We’ve already seen how to setup Neo4j on a public EC2 instance using the community edition AMI, but what if you want to run on Docker?
Neo4j also has a supported Docker image that can be used to run the graph database inside a container.
AWS offers support for containers through Amazon ECS (Elastic Container Service). You can use ECS to create a Cluster, within which you can run Tasks.
Amazon currently support two types of ECS Cluster:
- Fargate
- EC2 with Networking
In this guide, we’ll walk through the EC2 option, but we also have a guide for Fargate, if you prefer not to manage the EC2 servers yourself.
Note: One important caveat if you choose ECS Fargate is that you can only mount your graph data to EFS. This doesn’t give you much flexibility when it comes to performance, compared to if you used an EC2 cluster and EBS.
With EBS volumes, you can provision higher throughput and larger storage quickly and easily. You can also stop your EC2 instance when it’s not needed, and have the Neo4j graph data persist on the EBS volume until you’re ready to start your EC2 instance again.

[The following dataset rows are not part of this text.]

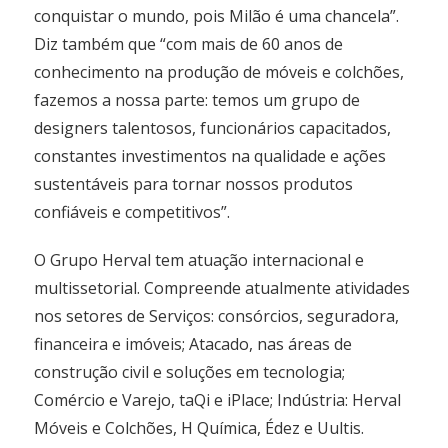
conquistar o mundo, pois Milão é uma chancela”.
Diz também que “com mais de 60 anos de
conhecimento na produção de móveis e colchões,
fazemos a nossa parte: temos um grupo de
designers talentosos, funcionários capacitados,
constantes investimentos na qualidade e ações
sustentáveis para tornar nossos produtos
confiáveis e competitivos”.
O Grupo Herval tem atuação internacional e
multissetorial. Compreende atualmente atividades
nos setores de Serviços: consórcios, seguradora,
financeira e imóveis; Atacado, nas áreas de
construção civil e soluções em tecnologia;
Comércio e Varejo, taQi e iPlace; Indústria: Herval
Móveis e Colchões, H Química, Édez e Uultis.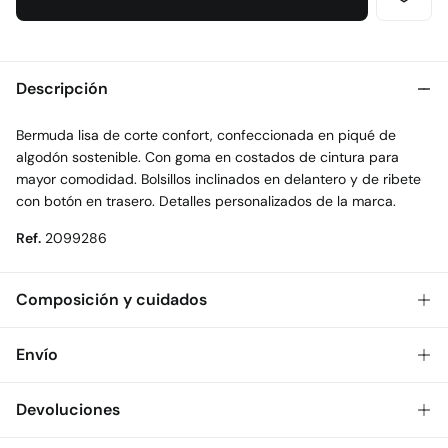
Descripción
Bermuda lisa de corte confort, confeccionada en piqué de
algodón sostenible. Con goma en costados de cintura para
mayor comodidad. Bolsillos inclinados en delantero y de ribete
con botón en trasero. Detalles personalizados de la marca.
Ref.
2099286
Composición y cuidados
Composición
Envío
100%
algodón
Gratis
Envío a tienda: 2-5 días.
Devoluciones
Cuidados
* Toda la República Mexicana.
Temperatura máxima de lavado 30C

So, let’s get started. This article assumes you’re starting from scratch, which means we’ll create the full network first (VPC, subnets, route tables, etc.).
The main guide will create Neo4j inside a private subnet, but if you need to run it in a public subnet, the steps are identical, but no need to create the private subnets or NAT Gateway.
Create the VPC
The first step in creating any network is to create the VPC. This will contain the subnets, within which we’ll be launching the EC2 instance that runs our Neo4j Docker container.
- Open the Amazon VPC console
- In the VPC Dashboard, select Your VPCs, then Create VPC
- Provide a Name tag. In our example, we’ll use neo4j-vpc
- For the IPv4 CIDR block, enter: 10.0.0.0/26
- Click Create
Create the Subnets
The second step in our network creation is the subnets. Because we want to run our Docker container in a private subnet, but with internet access, we’ll create both private and public subnets.
- Return to the Amazon VPC console
- In the VPC Dashboard, select Subnets, then Create subnet
- Create 4 subnets, using the following values:
Name tag | VPC | Availability Zone | IPv4 CIDR block |
---|---|---|---|
Neo4j Private a | neo4j-vpc | us-east-2a | 10.0.0.32/28 |
Neo4j Private b | neo4j-vpc | us-east-2b | 10.0.0.48/28 |
Neo4j Public a | neo4j-vpc | us-east-2a | 10.0.0.0/28 |
Neo4j Public b | neo4j-vpc | us-east-2b | 10.0.0.16/28 |
Because we created our VPC in the us-east-2 (Ohio) AWS region, the availability zones are also us-east-2. If you’re creating your resources in a different AWS region, please adjust your AZ choice accordingly.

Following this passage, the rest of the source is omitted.